Print the data that follows word for word, leaving out any picture.

[[ RECORDS open ]]

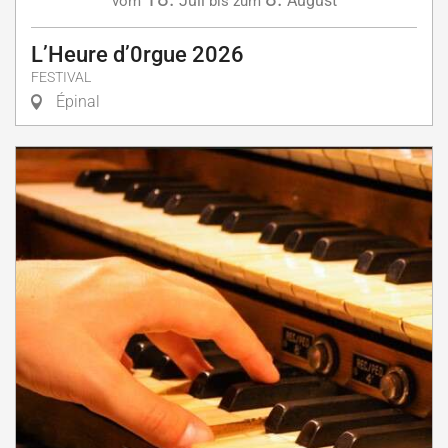
Juli
August
vom
bis zum
L’Heure d’0rgue 2026
FESTIVAL
Épinal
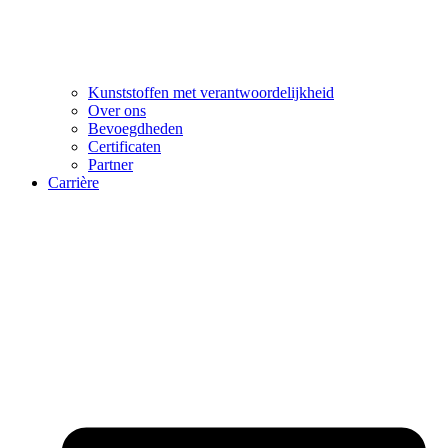
Kunststoffen met verantwoordelijkheid
Over ons
Bevoegdheden
Certificaten
Partner
Carrière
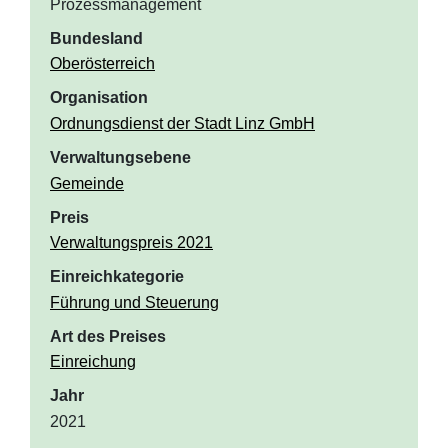
Prozessmanagement
Bundesland
Oberösterreich
Organisation
Ordnungsdienst der Stadt Linz GmbH
Verwaltungsebene
Gemeinde
Preis
Verwaltungspreis 2021
Einreichkategorie
Führung und Steuerung
Art des Preises
Einreichung
Jahr
2021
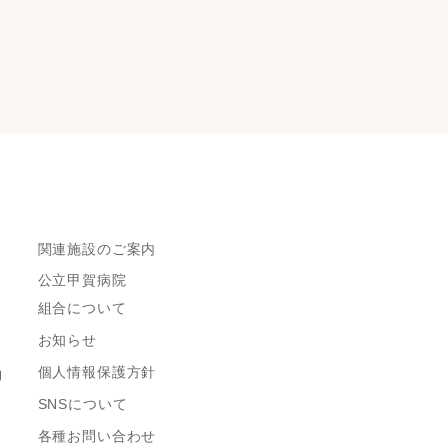
関連施設のご案内
公立甲賀病院
組合について
お知らせ
個人情報保護方針
約
SNSについて
各種お問い合わせ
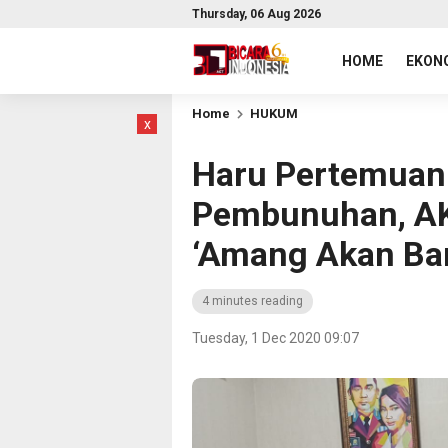
Thursday, 06 Aug 2026
HOME
EKONO
Home
HUKUM
x
Haru Pertemuan
Pembunuhan, AKB
‘Amang Akan Ba
4 minutes reading
Tuesday, 1 Dec 2020 09:07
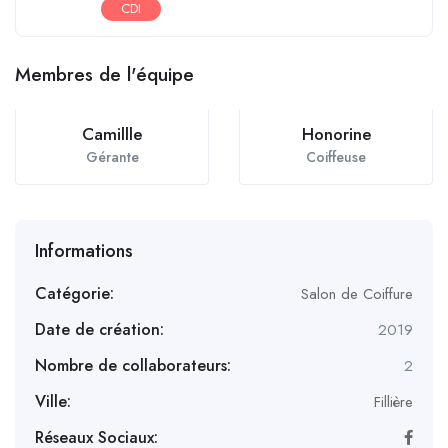
CDI
Membres de l'équipe
Camillle
Honorine
Gérante
Coiffeuse
Informations
Catégorie:
Salon de Coiffure
Date de création:
2019
Nombre de collaborateurs:
2
Ville:
Fillière
Réseaux Sociaux:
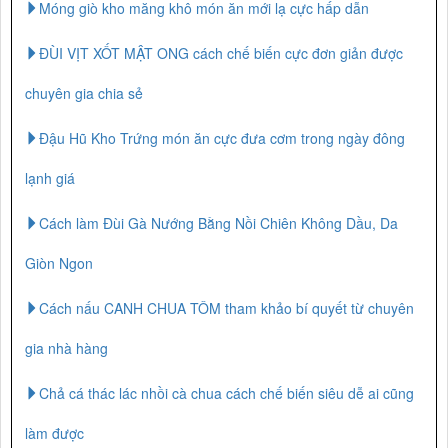
Móng giò kho măng khô món ăn mới lạ cực hấp dẫn
ĐÙI VỊT XỐT MẬT ONG cách chế biến cực đơn giản được
chuyên gia chia sẻ
Đậu Hũ Kho Trứng món ăn cực đưa cơm trong ngày đông
lạnh giá
Cách làm Đùi Gà Nướng Bằng Nồi Chiên Không Dầu, Da
Giòn Ngon
Cách nấu CANH CHUA TÔM tham khảo bí quyết từ chuyên
gia nhà hàng
Chả cá thác lác nhồi cà chua cách chế biến siêu dễ ai cũng
làm được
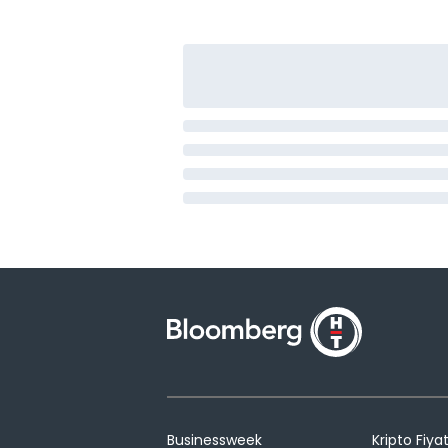
Businessweek
Kripto Fiyat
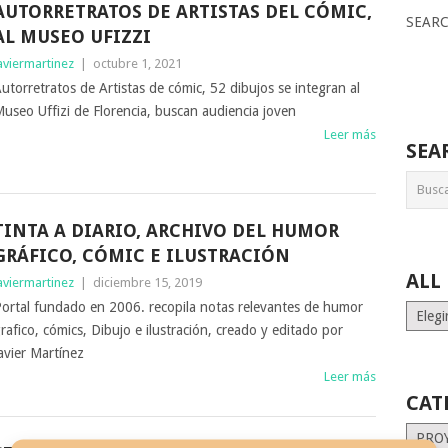
AUTORRETRATOS DE ARTISTAS DEL CÓMIC,
SEAR
AL MUSEO UFIZZI
aviermartinez
|
octubre 1, 2021
utorretratos de Artistas de cómic, 52 dibujos se integran al
useo Uffizi de Florencia, buscan audiencia joven
Leer más
SEA
TINTA A DIARIO, ARCHIVO DEL HUMOR
GRÁFICO, CÓMIC E ILUSTRACIÓN
ALL
aviermartinez
|
diciembre 15, 2019
ortal fundado en 2006. recopila notas relevantes de humor
ALL
rafico, cómics, Dibujo e ilustración, creado y editado por
MONT
STORI
avier Martínez
Leer más
CAT
Catego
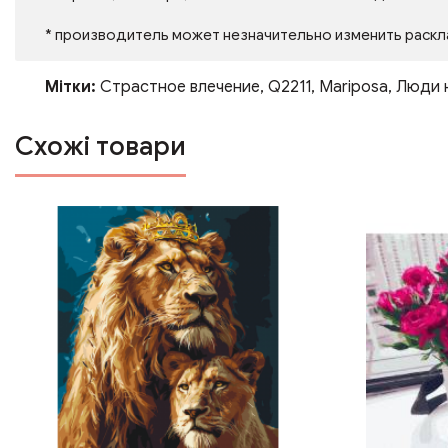
* производитель может незначительно изменить раскл
Мітки:
Страстное влечение
,
Q2211
,
Mariposa
,
Люди 
Схожі товари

[[ RECORDS closed ]]

→ **EXERCISE ANSWER**
Juli
August
vom
bis zum
L’Heure d’0rgue 2026
FESTIVAL
Épinal
Kunststoffen met verantwoordelijkheid
Over ons
Bevoegdheden
Certificaten
Partner
Carrière
Prozessmanagement
Bundesland
Oberösterreich
Organisation
Ordnungsdienst der Stadt Linz GmbH
Verwaltungsebene
Gemeinde
Preis
Verwaltungspreis 2021
Einreichkategorie
Führung und Steuerung
Art des Preises
Einreichung
Jahr
2021
関連施設のご案内
公立甲賀病院
組合について
お知らせ
個人情報保護方針
約
SNSについて
各種お問い合わせ
Thursday, 06 Aug 2026
HOME
EKONO
Home
HUKUM
x
Haru Pertemuan
Pembunuhan, AKB
‘Amang Akan Ba
4 minutes reading
Tuesday, 1 Dec 2020 09:07
CDI
Membres de l'équipe
Camillle
Honorine
Gérante
Coiffeuse
Informations
Catégorie:
Salon de Coiffure
Date de création:
2019
Nombre de collaborateurs:
2
Ville:
Fillière
Réseaux Sociaux:
Móng giò kho măng khô món ăn mới lạ cực hấp dẫn
ĐÙI VỊT XỐT MẬT ONG cách chế biến cực đơn giản được
chuyên gia chia sẻ
Đậu Hũ Kho Trứng món ăn cực đưa cơm trong ngày đông
lạnh giá
Cách làm Đùi Gà Nướng Bằng Nồi Chiên Không Dầu, Da
Giòn Ngon
Cách nấu CANH CHUA TÔM tham khảo bí quyết từ chuyên
gia nhà hàng
Chả cá thác lác nhồi cà chua cách chế biến siêu dễ ai cũng
làm được
Businessweek
Kripto Fiyat
AUTORRETRATOS DE ARTISTAS DEL CÓMIC,
SEAR
AL MUSEO UFIZZI
aviermartinez
|
octubre 1, 2021
utorretratos de Artistas de cómic, 52 dibujos se integran al
useo Uffizi de Florencia, buscan audiencia joven
Leer más
SEA
TINTA A DIARIO, ARCHIVO DEL HUMOR
GRÁFICO, CÓMIC E ILUSTRACIÓN
ALL
aviermartinez
|
diciembre 15, 2019
ortal fundado en 2006. recopila notas relevantes de humor
ALL
rafico, cómics, Dibujo e ilustración, creado y editado por
MONT
STORI
avier Martínez
Leer más
CAT
Catego
* производитель может незначительно изменить раскл
Мітки:
Страстное влечение
,
Q2211
,
Mariposa
,
Люди 
Схожі товари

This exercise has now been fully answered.